Such claims must therefore be examined on their individual merits.

In contemplating parts and wholes we are immediately confronted by an ancient philosophical paradox (dilemma, contradiction, antinomy) – the problem of the one and the many.

We can, on the one hand, claim with equal validity that the world consists of a variety of things . . .  just look around. On the one hand, there is a long philosophical tradition that reduces this complexity to one thing. Perhaps atoms, or maybe energy, number, space-time, or information? The appeal of the ‘one’ is that it provides security – an eternal sameness in a world of apparent change. The ‘one’ provides a bedrock or foundation. It is fundamental or, in philosophical terms, ontologically prior to everything else. The ‘many’ is really only the ‘one’ in many guises.

We will not solve this problem here – but we can look at one of its manifestations.

Part & Whole

Our common sense tells us that objects can be mental and/or physical: that is, they can exist in the world, or in our minds, or both.

To think and experience is to think and experience something. Mental activity is always about something, it is intentional.

We need units of thought – let’s call them concepts. As a matter of psychological necessity we use concepts of generality and particularity. We might call this the detail or grain of our thought. Examples of very general concepts would be matter, space, time, or music. Then, to establish particularity, it becomes psychologically helpful to break up the generalities into units that act as building blocks out of which we can then construct a framework of thought.

These units are standards or yardsticks against which we measure and construct other things. Sometimes there seems to be a single foundational unit, like the atom of Democritus, the brick of a house, or the biological notoriously-difficult-to-define species. Biologically at the microscopic scale we have cells. Sometimes we just use a range of convenient units without placing emphasis on one as being fundamental to all the others. The unit of music is the crotchet perhaps as a foundational note that can be added to, or subdivided. The unit of time is perhaps the second or minute, while ‘now’ is contentious. Number systems rest on the building block of a single unit, number one. Space units like centimetres, metres, miles and so on, seem to lack a foundational unit.

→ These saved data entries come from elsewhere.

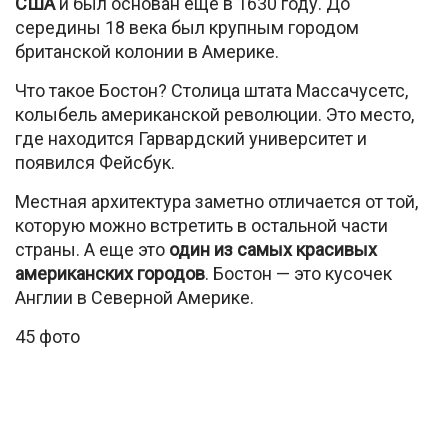
США
и был основан еще в 1630 году. До
середины 18 века был крупным городом
британской колонии в Америке.
Что такое Бостон? Столица штата Массачусетс,
колыбель американской революции. Это место,
где находится Гарвардский университет и
появился Фейсбук.
Местная архитектура заметно отличается от той,
которую можно встретить в остальной части
страны. А еще это
один из самых красивых
американских городов
. Бостон — это кусочек
Англии в Северной Америке.
45 фото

Principle 1 – our minds focused on units of experience and thought, some of which are representations of the external world. Science attempts to maximize the intelligibility of the relationship between our representations and the external world


Another characteristic (innate limitation?) of our human minds is that we cannot think of everything we know and have experienced, all at once. We overcome this by concentrating on particular aspects, events, circumstances, or parts – and that means taking all else for granted. This is sometimes expressed scientifically as the principle of ceteris paribus or other things being equal.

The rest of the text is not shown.